The challenge: Complex, cumbersome process combined with crushing time constraints
Financial clearance is supposed to be user-friendly for patients and effective for providers. But often, the process is complex and cumbersome and hampers care delivery. That was the case at a large, Atlanta-based integrated academic healthcare system – for its 11 hospitals and more than 250 provider locations.
Employees only have a short window of time prior to the scheduled service to gather the information they need. Yet, the client’s manual system required multiple phone calls to patients to verify their demographic and insurance data and discuss the patient financial responsibility. Staff struggled to get patients on the phone or to respond to their messages. As a result, 95% of scheduled patients were not pre-registered. The provider only collected two percent of Net Provider Revenue at the pre-service stage.
The solution: AI-powered portal propels patient financial clearance
The Provider selected our Pre-Service solution to integrate key functions into a unified workflow and create a patient-friendly registration and financial experience. We also deployed our digital self-service portal enabling a 360-degree view of all customer interactions across channels.
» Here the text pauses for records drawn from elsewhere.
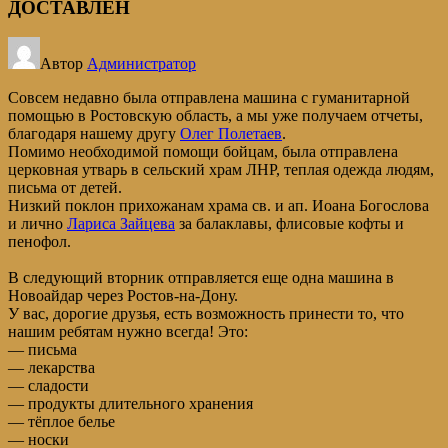
ДОСТАВЛЕН
Автор
Администратор
Совсем недавно была отправлена машина с гуманитарной
помощью в Ростовскую область, а мы уже получаем отчеты,
благодаря нашему другу
Олег Полетаев
.
Помимо необходимой помощи бойцам, была отправлена
церковная утварь в сельский храм ЛНР, теплая одежда людям,
письма от детей.
Низкий поклон прихожанам храма св. и ап. Иоана Богослова
и лично
Лариса Зайцева
за балаклавы, флисовые кофты и
пенофол.
В следующий вторник отправляется еще одна машина в
Новоайдар через Ростов-на-Дону.
У вас, дорогие друзья, есть возможность принести то, что
нашим ребятам нужно всегда! Это:
— письма
— лекарства
— сладости
— продукты длительного хранения
— тёплое белье
— носки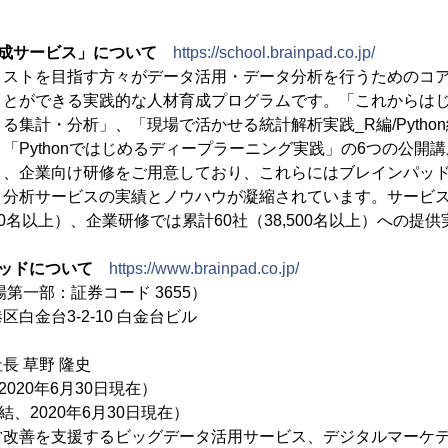
成サービス」について
https://school.brainpad.co.jp/
ストを目指す方々がデータ活用・データ分析を行うためのコア
ことができる実践的な人材育成プログラムです。「これからは
よる集計・分析」、「現場で活かせる統計解析実践_R編/Pytho
「Pythonではじめるディープラーニング実践」の6つの公開
と、企業向け研修をご用意しており、これらにはブレインパッ
・分析サービスの実績とノウハウが凝縮されています。サービ
500名以上）、企業研修では累計60社（38,500名以上）への提
ッドについて
https://www.brainpad.co.jp/
第一部：証券コード 3655）
白金台3-2-10 白金台ビル
長 草野 隆史
020年6月30日現在）
結、2020年6月30日現在）
営改善を支援するビッグデータ活用サービス、デジタルマーケ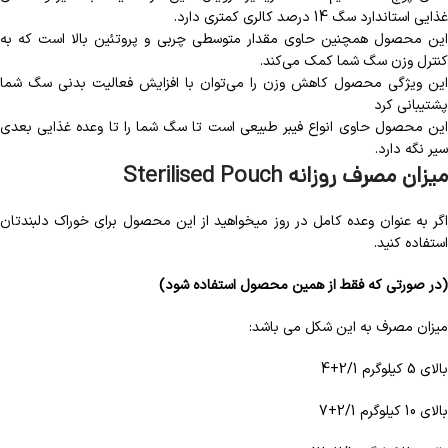
غذایی استاندارد سگ 14 درصد کالری کمتری دارد.
این محصول همچنین حاوی مقدار متوسطی چربی و پروتئین بالا است که به
کنترل وزن سگ شما کمک می‌کند.
این ویژگی محصول کاهش وزن را می‌توان با افزایش فعالیت بدنی سگ شما
پشتیبانی کرد
این محصول حاوی انواع فیبر طبیعی است تا سگ شما را تا وعده غذایی بعدی
سیر نگه دارد.
میزان مصرف روزانه
Sterilised Pouch
اگر به عنوان وعده کامل در روز میخواهید از این محصول برای خوراک دلبندتان
استفاده کنید.
(در صورتی که فقط از همین محصول استفاده شود)
میزان مصرف به این شکل می باشد:
بالای 5 کیلوگرم 2/1+4
بالای 10 کیلوگرم 2/1+7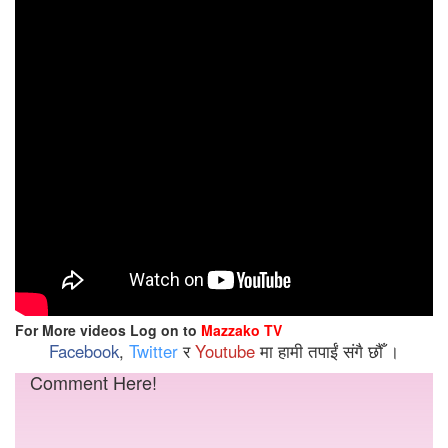
For More videos Log on to
Mazzako TV
Facebook
,
Twitter
र
Youtube
मा हामी तपाईं संगै छौँ ।
Comment Here!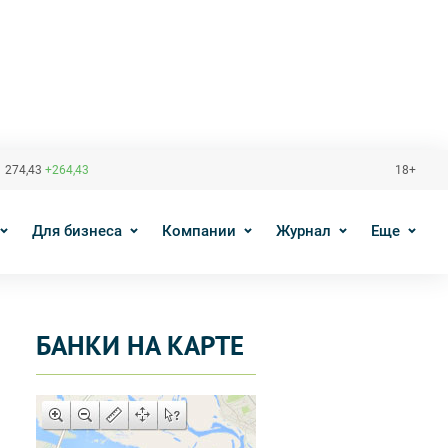
 274,43
+264,43
18+
Для бизнеса
Компании
Журнал
Еще
БАНКИ НА КАРТЕ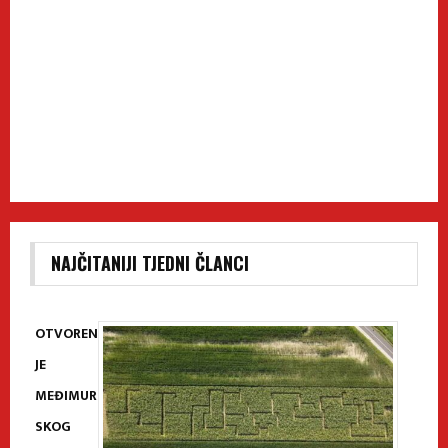
NAJČITANIJI TJEDNI ČLANCI
OTVOREN
JE
MEĐIMUR
SKOG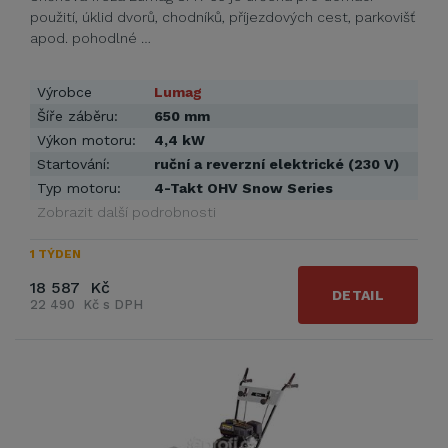
použití, úklid dvorů, chodníků, příjezdových cest, parkovišť
apod. pohodlné …
Výrobce
Lumag
Šíře záběru:
650 mm
Výkon motoru:
4,4 kW
Startování:
ruční a reverzní elektrické (230 V)
Typ motoru:
4-Takt OHV Snow Series
Zobrazit další podrobnosti
1 TÝDEN
18 587 Kč
DETAIL
22 490 Kč s DPH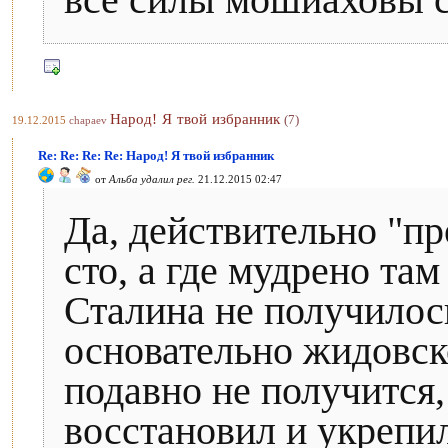
все силы мошиаховы с
Народ! Я твой избранник
(7)
19.12.2015
chapaev
Re: Re: Re: Re: Народ! Я твой избранник
от
Альба удалил рег.
21.12.2015 02:47
Да, действительно "пр
сто, а где мудрено там
Сталина не получилось
основательно жидовск
подавно не получится, 
восстановил и укрепил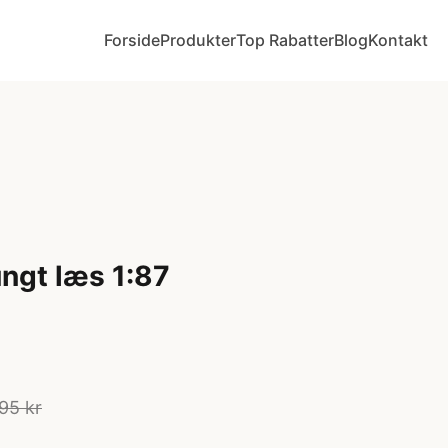
Forside
Produkter
Top Rabatter
Blog
Kontakt
ungt læs 1:87
95 kr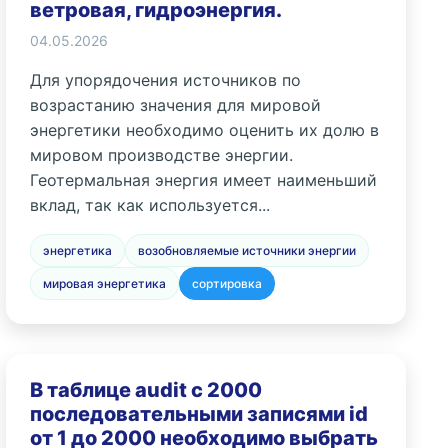
ветровая, гидроэнергия.
04.05.2026
Для упорядочения источников по
возрастанию значения для мировой
энергетики необходимо оценить их долю в
мировом производстве энергии.
Геотермальная энергия имеет наименьший
вклад, так как используется...
энергетика
возобновляемые источники энергии
мировая энергетика
сортировка
В таблице audit с 2000
последовательными записями id
от 1 до 2000 необходимо выбрать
Streamlining the financial clearance process was crucial to not only the provider’s bottom line, but also the patient experience. As a first step, Firstsource experts mapped out the financial clearance process and identified data repositories within the client system. Next, we developed a proof of concept (POC) for an automated solution that would access and extract core patient data and present the information to payers and patients for verification. Once the POC was approved by the client’s leadership team, Firstsource designed and deployed a zero-touch solution, underpinned by our digital self-service tool.
The results: Automation amps up collections considerably
Firstsource’s automated approach yielded the Provider striking results: collections improved by 240%. Enhancing data integrity led to reduced patient cancellations and no-shows. Patient wait-time upon arrival at the care facility was reduced, which also mitigated the need for face-to-face contact during the health crisis.